Investor Relations: Emmie van Halder
Emmie was the first to believe in and invest in the Batazia project. With a track record in foreign direct investment, impact investment, funding solutions and international business development, Emmie is CEO of MPower International; and brings that wealth of knowledge to the Batazia effort.
Share a little about your entrepreneurial journey. And do you come from an entrepreneurial background?
I did not come from a strictly entrepreneurial family, but always felt the need to make a valuable contribution to a kinder and fairer world through some form of entrepreneurial journey. My son inherited that tendency, and so as he grew up, he started working with me at whatever I got involved in. So it is that he was with me when I started a magazine; was with me when we produced a snack that sold out several times over in The Netherlands’ biggest supermarket (Albert Heijn); and so it is now that he quit his business activities to join me in this venture of impact.
What are your future plans and aspirations for your company?
Build the most accurate translation technology for all African languages; and offer more and more stakeholders the resources to impact their customers, clients, public, and/or constituencies with our technology.
• Create the world's most intuitive knowledge base in all African languages, helping not only users directly but organizations, companies, and entities to serve their user bases similarly.
• Offer Africans and the world the fairest fastest and ‘funnest’ centre to access and discover any and everything ‘African Languages’.
I hope to see businesses and services spring to life because we exist… to see incredible changes in people's lives because they can access information, knowledge, and education in the language they understand best.

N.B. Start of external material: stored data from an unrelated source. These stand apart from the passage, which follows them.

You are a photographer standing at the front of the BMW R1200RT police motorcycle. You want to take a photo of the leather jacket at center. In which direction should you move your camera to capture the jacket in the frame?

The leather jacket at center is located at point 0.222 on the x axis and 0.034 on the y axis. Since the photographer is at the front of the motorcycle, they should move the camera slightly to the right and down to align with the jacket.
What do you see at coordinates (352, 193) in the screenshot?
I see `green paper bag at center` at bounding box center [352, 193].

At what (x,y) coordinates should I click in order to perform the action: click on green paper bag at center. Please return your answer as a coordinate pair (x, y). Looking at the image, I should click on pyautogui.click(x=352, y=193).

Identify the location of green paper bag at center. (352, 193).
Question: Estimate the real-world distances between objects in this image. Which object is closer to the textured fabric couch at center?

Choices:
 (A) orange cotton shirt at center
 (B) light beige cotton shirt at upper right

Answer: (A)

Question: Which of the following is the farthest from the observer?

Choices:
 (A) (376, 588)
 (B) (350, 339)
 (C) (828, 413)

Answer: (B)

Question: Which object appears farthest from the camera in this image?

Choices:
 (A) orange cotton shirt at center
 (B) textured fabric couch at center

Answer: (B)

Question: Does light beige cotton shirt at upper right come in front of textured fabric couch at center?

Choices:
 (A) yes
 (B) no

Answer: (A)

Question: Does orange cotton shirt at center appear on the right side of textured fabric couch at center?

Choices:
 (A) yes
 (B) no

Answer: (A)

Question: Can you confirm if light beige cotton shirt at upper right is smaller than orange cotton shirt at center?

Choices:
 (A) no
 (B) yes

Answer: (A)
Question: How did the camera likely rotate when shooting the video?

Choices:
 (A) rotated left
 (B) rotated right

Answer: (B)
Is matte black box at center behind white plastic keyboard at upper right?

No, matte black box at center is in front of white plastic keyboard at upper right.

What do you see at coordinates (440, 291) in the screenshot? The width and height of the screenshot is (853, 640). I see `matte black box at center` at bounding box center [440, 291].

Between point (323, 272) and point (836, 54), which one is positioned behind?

“In short, by digitizing Africa’s languages and enabling them for AI, we at Batazia seek to contribute to Africa’s transition into a digital and tech-enabled future.”
What gives you the most satisfaction being an entrepreneur?
Impact. Seeing a need fulfilled. Seeing my actions open doors for others.
What's the biggest piece of advice you can give to other women looking to start-up?
Focus on the reason for your business. Focus fiercely on why you took that journey, and it will carry you in hard times. At least it will do so second to the power that formed your being: God.